Dr. William Rainey Holt House, also known as The Homestead, is a historic home located at 408 South Main Street Lexington, Davidson County, North Carolina.

History and Description
The house was built in 1834, and is a two-story, three bay, Greek Revival style frame dwelling with a hipped roof.  It features Palladian windows and has a double-pile center-hall plan. It was remodeled about 1892 and 1900, and a rear addition was added in 1949.  Also on the property is the contributing former servants quarters called by the Holt family "Lizzie's house".

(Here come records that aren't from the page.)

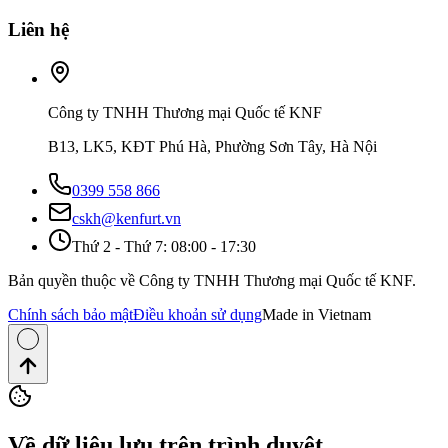
Liên hệ
Công ty TNHH Thương mại Quốc tế KNF
B13, LK5, KĐT Phú Hà, Phường Sơn Tây, Hà Nội
0399 558 866
cskh@kenfurt.vn
Thứ 2 - Thứ 7: 08:00 - 17:30
Bản quyền thuộc về Công ty TNHH Thương mại Quốc tế KNF.
Chính sách bảo mật
Điều khoản sử dụng
Made in Vietnam
Về dữ liệu lưu trên trình duyệt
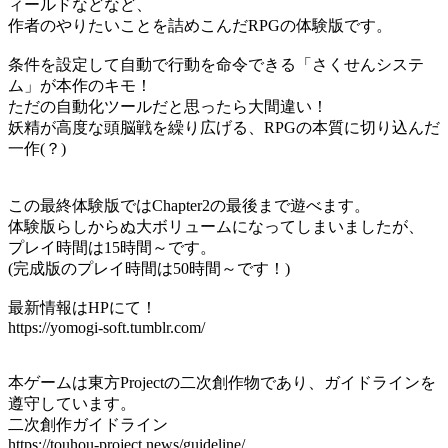
ィールドなどなど、
作者のやりたいことを詰めこんだRPGの体験版です。
条件を設定して自動で行動を命令できる「さくせんシステ
ム」が本作のキモ！
ただの自動化ツールだと思ったら大間違い！
妖精が高度な頭脳戦を繰り広げる、RPGの本質に切り込んだ
一作(？)
この最終体験版ではChapter2の最後まで遊べます。
体験版らしからぬ大ボリュームになってしまいましたが、
プレイ時間は15時間～です。
(完成版のプレイ時間は50時間～です！)
最新情報はHPにて！
https://yomogi-soft.tumblr.com/
本ゲームは東方Projectの二次創作物であり、ガイドラインを
遵守しています。
二次創作ガイドライン
https://touhou-project.news/guideline/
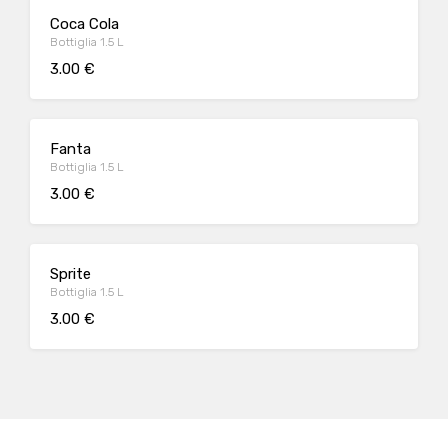
Coca Cola
Bottiglia 1.5 L
3.00 €
Fanta
Bottiglia 1.5 L
3.00 €
Sprite
Bottiglia 1.5 L
3.00 €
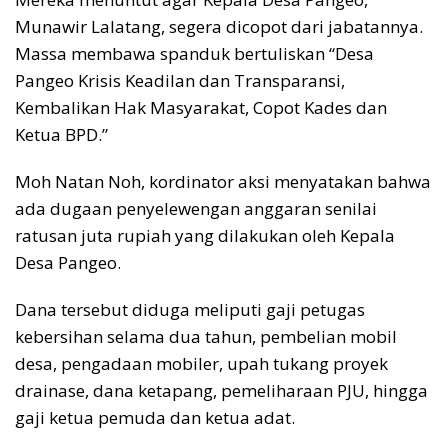
Munawir Lalatang, segera dicopot dari jabatannya.
Massa membawa spanduk bertuliskan “Desa
Pangeo Krisis Keadilan dan Transparansi,
Kembalikan Hak Masyarakat, Copot Kades dan
Ketua BPD.”
Moh Natan Noh, kordinator aksi menyatakan bahwa
ada dugaan penyelewengan anggaran senilai
ratusan juta rupiah yang dilakukan oleh Kepala
Desa Pangeo.
Dana tersebut diduga meliputi gaji petugas
kebersihan selama dua tahun, pembelian mobil
desa, pengadaan mobiler, upah tukang proyek
drainase, dana ketapang, pemeliharaan PJU, hingga
gaji ketua pemuda dan ketua adat.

The Homestead has windows, sidelights and other Palladian details characteristic of the pattern books of architect Asher Benjamin.

It was added to the National Register of Historic Places in 1983.

William Rainey Holt

William Rainey Holt was a Pennsylvania-trained physician who practiced medicine after relocating to Davidson County. An ardent secessionist, Dr. Holt had three sons killed during military service for the Confederacy in the Civil War. His home was occupied by Union Army soldiers.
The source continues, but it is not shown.